Barangkali Bro Gandalf tahu mengapa Saddharma Pundarika Sutra tidak diulang oleh Ananda pada Konsili I, sehingga lolos dari Tipitaka Pali.

_/\_

Offline GandalfTheElder

  • Moderator
  • KalyanaMitta
  • *****
  • Posts: 1.480
  • Reputasi: 75
  • Gender: Male
  • Exactly who we are is just enough (C. Underwood)
Re: Bhavaviveka "vs" Hinayana
« Reply #478 on: 15 February 2009, 12:22:01 PM »
Quote
Barangkali Bro Gandalf tahu mengapa Saddharma Pundarika Sutra tidak diulang oleh Ananda pada Konsili I, sehingga lolos dari Tipitaka Pali.

Ada 4 penyebab:

1. Beda tempat
Tipitaka Pali kan diulang di Goa Sattapani, sedangkan ajaran Mahayana diulang di Gunung Vimalasvabhava, jadi beda tempat

2. Memisahkan dengan ajaran Hinayana
Konsili di Goa Sattapani juga mengundang para Arhat yang belum mampu memahami Mahayana, maka tentu sabda Mahayana tidak diulang di sana. Ananda pergi ke Gunung Vimalasvabhava untuk mengulang sabda Mahayana di sana bersama dengan para Bodhisattva.

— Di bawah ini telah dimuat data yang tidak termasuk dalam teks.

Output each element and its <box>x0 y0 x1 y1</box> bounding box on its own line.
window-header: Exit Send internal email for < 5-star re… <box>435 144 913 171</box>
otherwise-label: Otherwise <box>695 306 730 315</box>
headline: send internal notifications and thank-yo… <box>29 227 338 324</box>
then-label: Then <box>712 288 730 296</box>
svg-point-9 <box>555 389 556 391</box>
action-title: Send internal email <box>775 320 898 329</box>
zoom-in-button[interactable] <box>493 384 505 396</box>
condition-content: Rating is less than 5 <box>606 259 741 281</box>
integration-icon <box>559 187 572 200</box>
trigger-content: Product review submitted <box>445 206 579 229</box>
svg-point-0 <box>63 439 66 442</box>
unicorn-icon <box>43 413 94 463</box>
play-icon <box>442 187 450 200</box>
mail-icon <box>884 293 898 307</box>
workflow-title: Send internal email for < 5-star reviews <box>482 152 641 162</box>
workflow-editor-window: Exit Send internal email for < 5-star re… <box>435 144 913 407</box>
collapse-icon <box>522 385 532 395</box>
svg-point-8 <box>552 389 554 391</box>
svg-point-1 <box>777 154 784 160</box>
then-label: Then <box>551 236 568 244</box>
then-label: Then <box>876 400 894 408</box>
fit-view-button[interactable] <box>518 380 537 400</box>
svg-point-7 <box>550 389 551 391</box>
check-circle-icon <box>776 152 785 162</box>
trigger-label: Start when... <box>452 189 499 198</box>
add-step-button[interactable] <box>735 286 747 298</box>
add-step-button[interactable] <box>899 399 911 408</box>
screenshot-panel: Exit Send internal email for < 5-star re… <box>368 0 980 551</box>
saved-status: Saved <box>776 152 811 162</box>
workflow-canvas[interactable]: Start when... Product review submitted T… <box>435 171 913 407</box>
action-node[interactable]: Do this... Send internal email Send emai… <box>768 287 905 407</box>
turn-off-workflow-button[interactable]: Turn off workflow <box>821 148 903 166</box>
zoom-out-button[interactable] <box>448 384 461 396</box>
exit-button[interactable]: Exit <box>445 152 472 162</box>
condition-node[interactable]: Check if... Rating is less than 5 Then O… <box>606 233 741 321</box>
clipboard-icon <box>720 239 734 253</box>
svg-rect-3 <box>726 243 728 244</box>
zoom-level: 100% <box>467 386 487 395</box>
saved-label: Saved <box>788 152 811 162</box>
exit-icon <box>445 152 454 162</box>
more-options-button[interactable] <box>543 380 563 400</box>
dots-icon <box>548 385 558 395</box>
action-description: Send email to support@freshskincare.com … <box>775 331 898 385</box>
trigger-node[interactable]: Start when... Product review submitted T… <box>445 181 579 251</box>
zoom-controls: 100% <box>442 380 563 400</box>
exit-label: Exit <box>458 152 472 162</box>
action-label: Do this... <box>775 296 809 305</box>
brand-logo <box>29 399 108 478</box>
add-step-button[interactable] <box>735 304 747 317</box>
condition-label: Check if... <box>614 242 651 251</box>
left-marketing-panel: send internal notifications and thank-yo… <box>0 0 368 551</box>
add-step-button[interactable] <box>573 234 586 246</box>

3. Diulang dan dilestarikan secara terpisah
Ajaran Hinayana dilestarikan dalam kelompok besar [beribu-ribu bahkan mungkin berpuluh-puluh ribu], sedangkan ajaran Mahayana dilestarikan dalam kelompok kecil / sedang [ratusan saja]. 2 kelompok ini memang berkembang secara terpisah dari awalnya.

4. Cara terampil
Ini adalah cara terampil para Arhat yang memahami Mahayana dalam mewejangkan sabda Sang Buddha secara keseluruhan yang dimulai dari Hinayana kemudian masuk ke Mahayana. Sehingga ini menunjukkan bahwa sabda Sang Buddha pertama harus dipahami lewat Hinayana dulu, baru masuk ke Mahayana dan Vajrayana, tidak tercampur-campur tak karuan.

 _/\_
The Siddha Wanderer
« Last Edit: 15 February 2009, 12:24:03 PM by GandalfTheElder »
Theravada is my root. This is the body of my practice.... It [Tibetan Buddhism]has given me my Compassion practice. Vajrayana is my thunder, my power. This is the heart of my practice..True wisdom is simple and full of lightness and humor. Zen is my no-self (??). This is the soul of my practice.

Offline Indra

  • Global Moderator
  • KalyanaMitta
  • *****
  • Posts: 14.819
  • Reputasi: 451
  • Gender: Male
Re: Bhavaviveka "vs" Hinayana
« Reply #479 on: 15 February 2009, 12:45:38 PM »
Dari penjelasan Bro Gandalf, saya menangkap bahwa Hinayana/Theravada dan Mahayana telah ada sejak masa Sang Buddha, sehingga Ananda harus memilah2 mana yang harus tercatat dalam Theravada dan mana yang harus tercatat dalam Mahayana. Mohon Klarifikasi.